For the most part, everything is in the video up above, but I like to give some textual content for these things, so I’m going to elaborate a bit on our home rules.
In general, I find home rules to be distasteful. Sometimes friends will ask to change a rule to supposedly make a game “more interesting” and it always makes me feel like if I wanted something different, I could just play a different game. I get that some other people like to experiment with existing game rules, I just never want to participate in those kinds of shenanigans.
Anyways, one area I usually “am” willing to experiment with, is manipulations of the random aspects of a game. In particular, the way a game is setup, such as in Roll for the Galaxy with the starting homeworld and starting faction being random. The fact that it is random, means that in theory you could end up playing the same combination of faction and homeworld multiple times. Heck, you could end up randomly playing the “same” faction every single time! Because random can sometimes not seem very random, I’m willing to override the randomnness as long as it retains the philosophy of the game itself.
In this case, Roll for the Galaxy intends for you to not know which faction or homeworld you’ll get, which I support as a strong gameplay element. However, because as I explain in the video, I don’t like the feeling some players will have of feeling like they lost because of bad luck, I introduced the concept of receiving two random factions, then two random homeworlds.

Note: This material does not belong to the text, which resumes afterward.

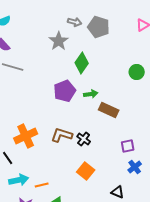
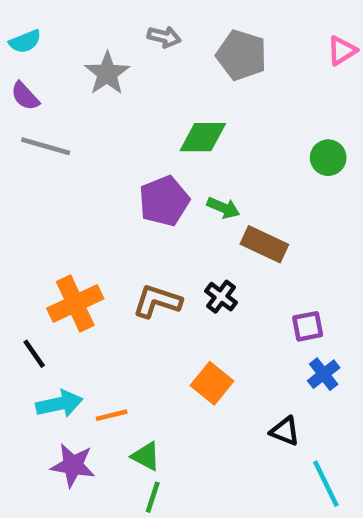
gray arrow: (75, 22) -> (164, 37), moved
gray star: (59, 41) -> (107, 73), moved
green diamond: (82, 63) -> (203, 137), turned 55
green arrow: (91, 94) -> (223, 208), turned 32
black cross: (84, 139) -> (221, 297), moved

This way, its still random which options are available to each player, but yet the players had a bit of control to nudge the game towards what they think will be an advantage.
So there you go, I think it works pretty well, and since playing this way, I can’t remember anyone complaining that another player had an “unfair” advantage.
What does everyone think? Do you enjoy messing with rules and playing freestyle? Do you dislike even my subtle manipulation of the rules? Let us know!